201811中島みゆき289

中島みゆきの曲を聴いていると、「ガラス」という単語が妙に引っかかることがよくあります。

一般的に「ガラス」という言葉からはどのようなことがイメージされるでしょう。
・美しい。
・透明。
・冷たい。
・硬い。
・繊細。
・割れる音。
・破片……

さまざまなイメージがあります。
他のアーティストの楽曲に出てくるガラスと言えば、

「ガラスの十代」光GENJI、「硝子の少年」KinKi Kids
いずれも「繊細」なイメージですね。

「季節だけが君を変える」BOOWY
冒頭:ガラスの中の退屈な街
サビ:ガラス細工のフィーリング
やはりいずれも「繊細」なイメージがあります。

さて、中島みゆきの歌詞で目立つのは「破片」のイメージです。

「裸足で走れ」(1979年)
・ 裸足で 裸足で ガラスの荒れ地を 裸足で 突っ走れ
・ここまでおいでと 手を振り手招き 背中へガラスを降り注ぐ
「泥海の中から」(1979年)
おまえが壊した 人の心のガラス戸は おまえの明日を 照らすかけらに変わるだろう
「儀式(セレモニー)」(1986年)
ひきずられてゆく 波の中で光る ガラスたちの折れる 寒い音がする
「匂いガラス」(1986年)
・誰かがなくし 誰かが拾った 甘くて 酸っぱい リンゴのような 匂いガラス
・胸に刺さった ガラスのかけら 匂うほどに 疼くのは
ガラスがみちびく 怪しの日記
「あした」(1989年)
ガラスなら あなたの手の中で壊れたい
「匂いガラス」は、同題ドラマの主題歌として作られたため、ドラマの内容に合わせて歌われており、さまざまな「ガラス」が登場します。
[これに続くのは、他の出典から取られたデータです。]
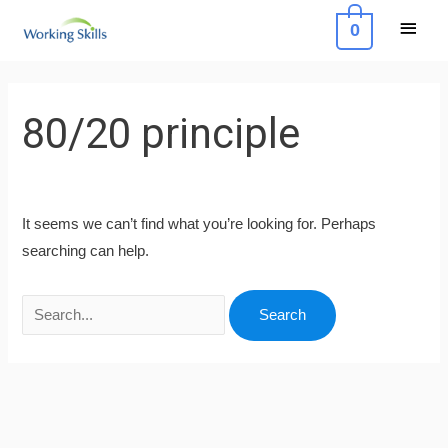
Skip
Main
0
to
Menu
content
Search
for:
80/20 principle
It seems we can’t find what you’re looking for. Perhaps
searching can help.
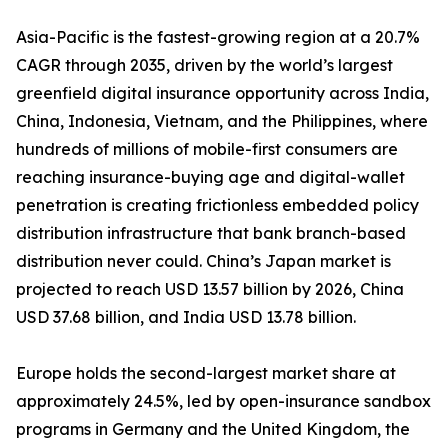
Asia-Pacific is the fastest-growing region at a 20.7%
CAGR through 2035, driven by the world’s largest
greenfield digital insurance opportunity across India,
China, Indonesia, Vietnam, and the Philippines, where
hundreds of millions of mobile-first consumers are
reaching insurance-buying age and digital-wallet
penetration is creating frictionless embedded policy
distribution infrastructure that bank branch-based
distribution never could. China’s Japan market is
projected to reach USD 13.57 billion by 2026, China
USD 37.68 billion, and India USD 13.78 billion.
Europe holds the second-largest market share at
approximately 24.5%, led by open-insurance sandbox
programs in Germany and the United Kingdom, the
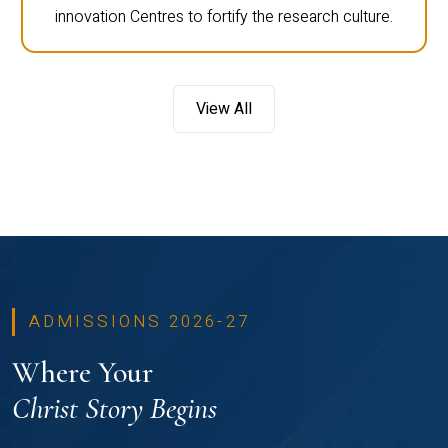
innovation Centres to fortify the research culture.
View All
ADMISSIONS 2026-27
Where Your
Christ Story Begins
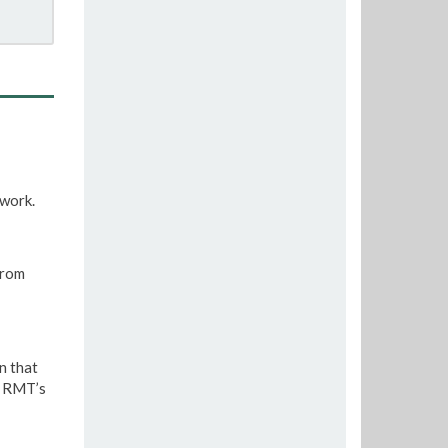
twork.
from
n that
e RMT’s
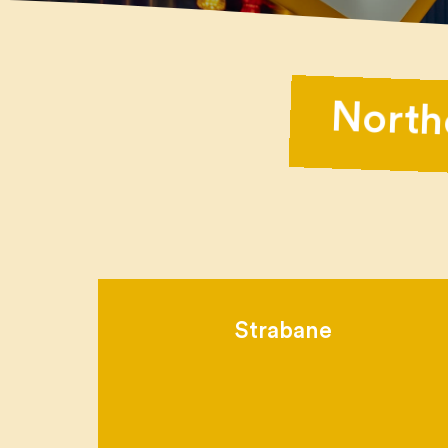
North
Strabane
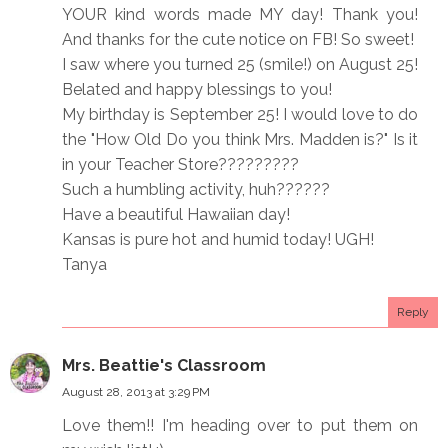
YOUR kind words made MY day! Thank you!
And thanks for the cute notice on FB! So sweet!
I saw where you turned 25 (smile!) on August 25!
Belated and happy blessings to you!
My birthday is September 25! I would love to do
the "How Old Do you think Mrs. Madden is?" Is it
in your Teacher Store?????????
Such a humbling activity, huh??????
Have a beautiful Hawaiian day!
Kansas is pure hot and humid today! UGH!
Tanya
Reply
Mrs. Beattie's Classroom
August 28, 2013 at 3:29 PM
Love them!! I'm heading over to put them on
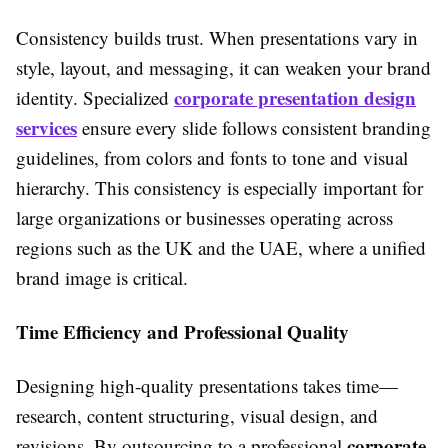
Consistency builds trust. When presentations vary in
style, layout, and messaging, it can weaken your brand
corporate presentation design
identity. Specialized
services
ensure every slide follows consistent branding
guidelines, from colors and fonts to tone and visual
hierarchy. This consistency is especially important for
large organizations or businesses operating across
regions such as the UK and the UAE, where a unified
brand image is critical.
Time Efficiency and Professional Quality
Designing high-quality presentations takes time—
research, content structuring, visual design, and
corporate
revisions. By outsourcing to a professional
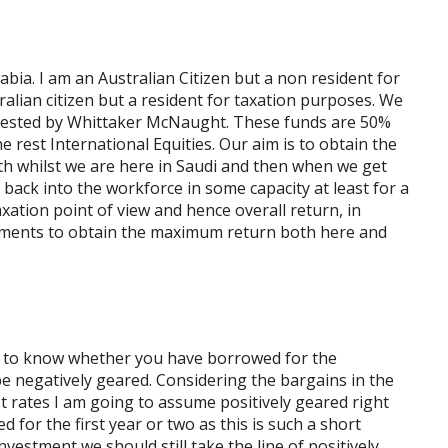
rabia. I am an Australian Citizen but a non resident for
ralian citizen but a resident for taxation purposes. We
ggested by Whittaker McNaught. These funds are 50%
e rest International Equities. Our aim is to obtain the
 whilst we are here in Saudi and then when we get
o back into the workforce in some capacity at least for a
axation point of view and hence overall return, in
ments to obtain the maximum return both here and
ed to know whether you have borrowed for the
be negatively geared. Considering the bargains in the
 rates I am going to assume positively geared right
ed for the first year or two as this is such a short
vestment we should still take the line of positively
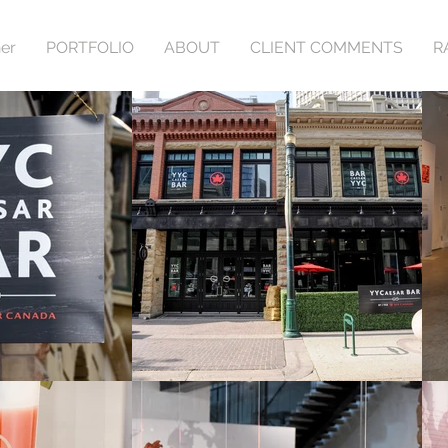
er
PORTFOLIO
ABOUT
CLIENT COMMENTS
R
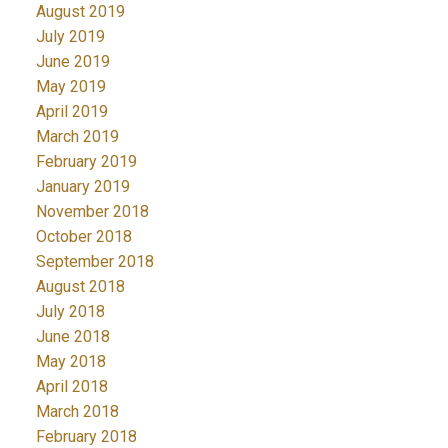
August 2019
July 2019
June 2019
May 2019
April 2019
March 2019
February 2019
January 2019
November 2018
October 2018
September 2018
August 2018
July 2018
June 2018
May 2018
April 2018
March 2018
February 2018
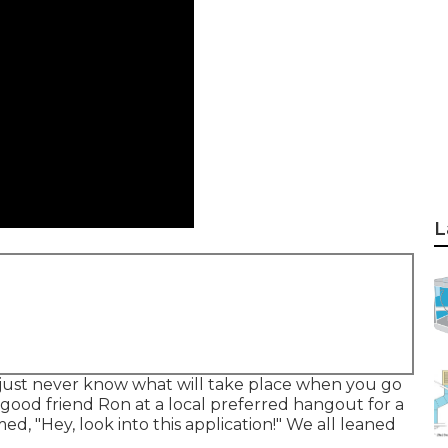
L
just never know what will take place when you go
 good friend Ron at a local preferred hangout for a
, "Hey, look into this application!" We all leaned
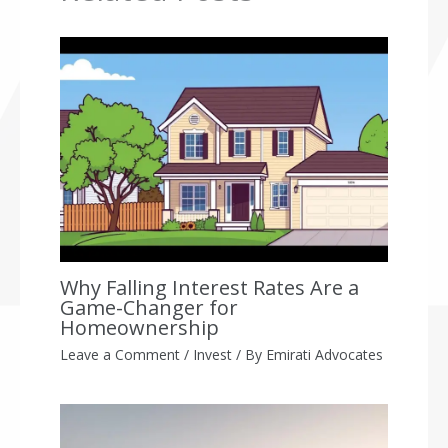
Why Falling Interest Rates Are a
Game-Changer for
Homeownership
Leave a Comment
/
Invest
/ By
Emirati Advocates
しかし、その中でも2つ目の「胸に刺さった ガラスのかけら 匂うほどに 疼くのは」は中島みゆきオリジナルの表現であり、ここではやはり「破片」のイメージです。

壊れやすさの象徴、ロマンティックな小道具として「ガラスでできたもの」が登場することもあります。

「バス通り」(1981年)
ため息みたいな 時計の歌を 聞きながら 私はガラスの指輪をしずかに落とす

「誘惑」(1982年)
ガラスの靴を女は 隠して持っています

そのほかに見られるのは、「透明な檻」のイメージです。

「with」(1990年)
ドアのあかないガラスの城でみんな戦争の仕度を続けてる
「やばい恋」(1992年)
光りながら昇ってゆく ガラスのエレベーターの外で 街灯り遠ざかるあの人に似てるわ
「ガラスのエレベーター」というのは比喩でも何でもなく、単なる情景描写とも取れますが、閉じ込められているイメージもあります。(筆者は「チョコレート工場の秘密」の続編「ガラスのエレベーター宇宙にとびだす」を連想してしまうのですが……)

また、窓ガラスもよく登場します。
研ナオコに提供したタイトルがずばり「窓ガラス」(1978年)という歌もありますが、それを含めて次のような曲があります。いずれも「冷たい」「硬い」という印象を持ちます。

「朝焼け」(1977年)
曇りガラス 外は寒い
「ホームにて」(1977年)
ふるさとは 走り続けた ホームの果て 叩き続けた 窓ガラスの果て
「窓ガラス」(1978年)
それよりも 雨雲が気にかかるふりで あたしは窓のガラスで 涙とめる
「タクシードライバー」(1979年)
車のガラスに額を押しつけて胸まで酔ってるふりをしてみても

さて、ここまで印象が強いものから順に書き出していきましたが、お気づきでしょうか。
中島みゆきのキャリアの中でさまざまに登場する「ガラス」ですが、実は年代ごとにイメージは固まっているのです。

【“窓ガラス”期】
「朝焼け」(1977年)
「ホームにて」(1977年)
「窓ガラス」(1978年)
「タクシードライバー」(1979年)

【“破片”期】(壊れやすい小道具含む)
「裸足で走れ」(1979年)
「泥海の中から」(1979年)
「バス通り」(1981年)※小道具
「誘惑」(1982年)※小道具
「儀式(セレモニー)」(1986年)
「匂いガラス」(1986年)
「あした」(1989年)
 
【“透明な檻”期】
「with」(1990年)
「やばい恋」(1992年)

さて、甚だ恣意的なまとめ方であるうえ、「それがどうした」と言わざるを得ないことではあるのですが、先日の記事「『中島みゆき全歌集1975-1986』(朝日文庫)収録作一覧」「『中島みゆき全歌集1987-2003』(朝日文庫)収録作一覧」を書きながら、ふと気づいたため、記事にしてみました。

なお、本記事を書くにあたっては「中島みゆき研究所」のサイト内検索を使わせていただきました。